Work to be completed:
When you reach the line containing "Xử lý nước cấp" in the entries below, start writing out each line exactly, and stop after the line containing "certeza jurídica sobre".

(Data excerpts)
= Beginning of Section =

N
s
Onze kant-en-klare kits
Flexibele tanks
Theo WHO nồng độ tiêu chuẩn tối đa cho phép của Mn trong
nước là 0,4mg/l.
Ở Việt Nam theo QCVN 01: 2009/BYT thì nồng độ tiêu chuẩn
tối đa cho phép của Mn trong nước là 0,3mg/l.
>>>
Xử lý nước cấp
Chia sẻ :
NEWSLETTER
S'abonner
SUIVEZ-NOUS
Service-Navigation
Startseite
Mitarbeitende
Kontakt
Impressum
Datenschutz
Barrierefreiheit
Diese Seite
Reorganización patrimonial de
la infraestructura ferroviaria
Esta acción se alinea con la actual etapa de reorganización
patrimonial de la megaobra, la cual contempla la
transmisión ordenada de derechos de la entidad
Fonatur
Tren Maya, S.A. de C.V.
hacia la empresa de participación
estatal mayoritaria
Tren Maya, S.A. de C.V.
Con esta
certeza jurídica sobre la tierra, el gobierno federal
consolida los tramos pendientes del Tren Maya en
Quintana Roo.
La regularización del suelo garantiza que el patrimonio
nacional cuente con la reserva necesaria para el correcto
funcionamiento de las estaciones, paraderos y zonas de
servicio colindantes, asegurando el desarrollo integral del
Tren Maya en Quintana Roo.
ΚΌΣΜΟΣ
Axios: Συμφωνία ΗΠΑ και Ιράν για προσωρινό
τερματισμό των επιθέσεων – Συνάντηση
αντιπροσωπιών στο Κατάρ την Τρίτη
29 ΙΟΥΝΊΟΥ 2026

= End of Section =

Written solution:
Xử lý nước cấp
Chia sẻ :
NEWSLETTER
S'abonner
SUIVEZ-NOUS
Service-Navigation
Startseite
Mitarbeitende
Kontakt
Impressum
Datenschutz
Barrierefreiheit
Diese Seite
Reorganización patrimonial de
la infraestructura ferroviaria
Esta acción se alinea con la actual etapa de reorganización
patrimonial de la megaobra, la cual contempla la
transmisión ordenada de derechos de la entidad
Fonatur
Tren Maya, S.A. de C.V.
hacia la empresa de participación
estatal mayoritaria
Tren Maya, S.A. de C.V.
Con esta
certeza jurídica sobre la tierra, el gobierno federal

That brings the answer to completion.